**Exercise:** Would you print all of the entries exactly, please, but without their pictures?

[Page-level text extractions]
-------

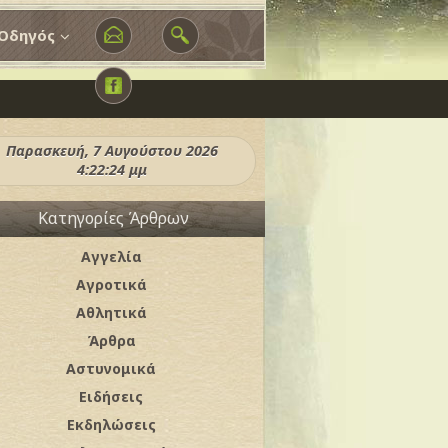
Οδηγός
Παρασκευή, 7 Αυγούστου 2026
4:22:26 μμ
Κατηγορίες Άρθρων
Αγγελία
Αγροτικά
Αθλητικά
Άρθρα
Αστυνομικά
Ειδήσεις
Εκδηλώσεις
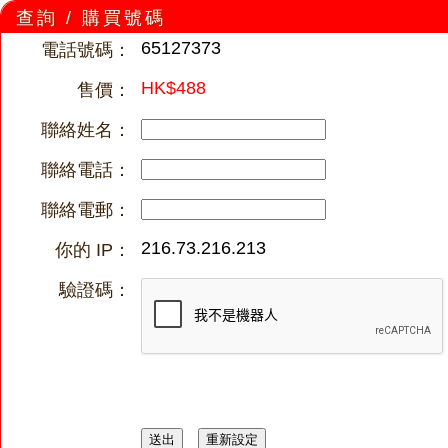
查詢 / 購買號碼
65127373
電話號碼：
HK$488
售價：
聯絡姓名：
聯絡電話：
聯絡電郵：
216.73.216.213
你的 IP：
驗證碼：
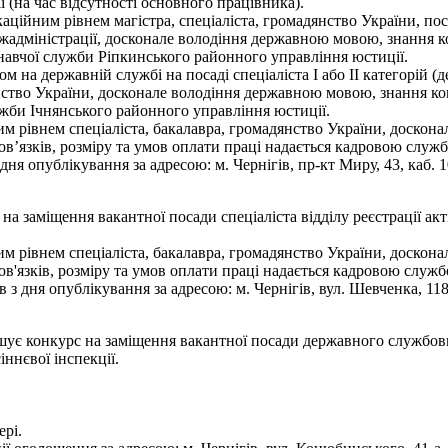
 (на час відсутності основного працівника).
аційним рівнем магістра, спеціаліста, громадянство України, пос
жадміністрації, досконале володіння державною мовою, знання к
навчої служби Ріпкинського районного управління юстиції.
м на державній службі на посаді спеціаліста І або ІІ категорій 
нство України, досконале володіння державною мовою, знання ко
ужби Ічнянського районного управління юстиції.
им рівнем спеціаліста, бакалавра, громадянство України, доскон
’язків, розміру та умов оплати праці надається кадровою служ
 опублікування за адресою: м. Чернігів, пр-кт Миру, 43, каб. 10
на заміщення вакантної посади спеціаліста відділу реєстрації акт
им рівнем спеціаліста, бакалавра, громадянство України, доскон
'язків, розміру та умов оплати праці надається кадровою служб
дня опублікування за адресою: м. Чернігів, вул. Шевченка, 118, к
ошує конкурс на заміщення вакантної посади державного службов
ннєвої інспекції.
ері.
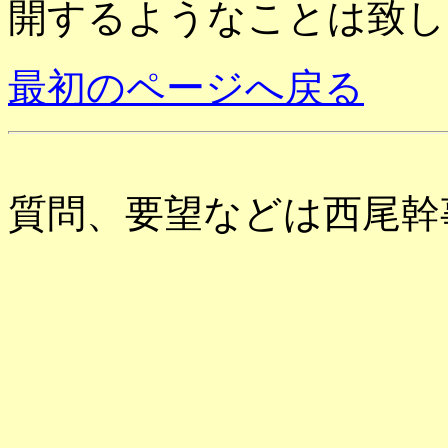
開するようなことは致し
最初のページへ戻る
質問、要望などは西尾幹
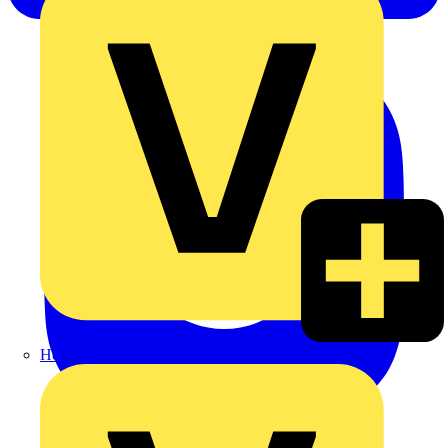
Heinrich Häusler GmbH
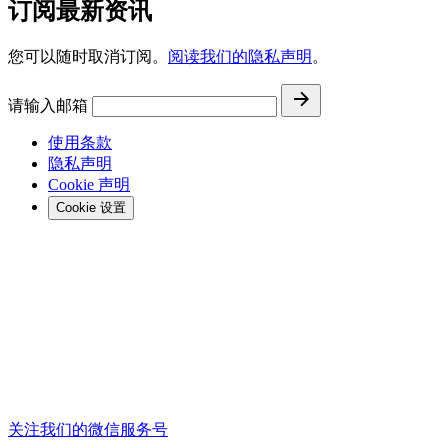
订阅最新资讯
您可以随时取消订阅。
阅读我们的隐私声明
。
请输入邮箱
使用条款
隐私声明
Cookie 声明
Cookie 设置
关注我们的微信服务号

-------

**The answer:**
Οδηγός
Παρασκευή, 7 Αυγούστου 2026
4:22:26 μμ
Κατηγορίες Άρθρων
Αγγελία
Αγροτικά
Αθλητικά
Άρθρα
Αστυνομικά
Ειδήσεις
Εκδηλώσεις
查詢 / 購買號碼
65127373
電話號碼：
HK$488
售價：
聯絡姓名：
聯絡電話：
聯絡電郵：
216.73.216.213
你的 IP：
驗證碼：
 (на час відсутності основного працівника).
аційним рівнем магістра, спеціаліста, громадянство України, пос
жадміністрації, досконале володіння державною мовою, знання к
навчої служби Ріпкинського районного управління юстиції.
м на державній службі на посаді спеціаліста І або ІІ категорій 
нство України, досконале володіння державною мовою, знання ко
ужби Ічнянського районного управління юстиції.
им рівнем спеціаліста, бакалавра, громадянство України, доскон
’язків, розміру та умов оплати праці надається кадровою служ
 опублікування за адресою: м. Чернігів, пр-кт Миру, 43, каб. 10
на заміщення вакантної посади спеціаліста відділу реєстрації акт
им рівнем спеціаліста, бакалавра, громадянство України, доскон
'язків, розміру та умов оплати праці надається кадровою служб
дня опублікування за адресою: м. Чернігів, вул. Шевченка, 118, к
ошує конкурс на заміщення вакантної посади державного службов
ннєвої інспекції.
ері.
開するようなことは致し
最初のページへ戻る
質問、要望などは西尾幹
Heinrich Häusler GmbH
订阅最新资讯
您可以随时取消订阅。
阅读我们的隐私声明
。
请输入邮箱
使用条款
隐私声明
Cookie 声明
Cookie 设置
关注我们的微信服务号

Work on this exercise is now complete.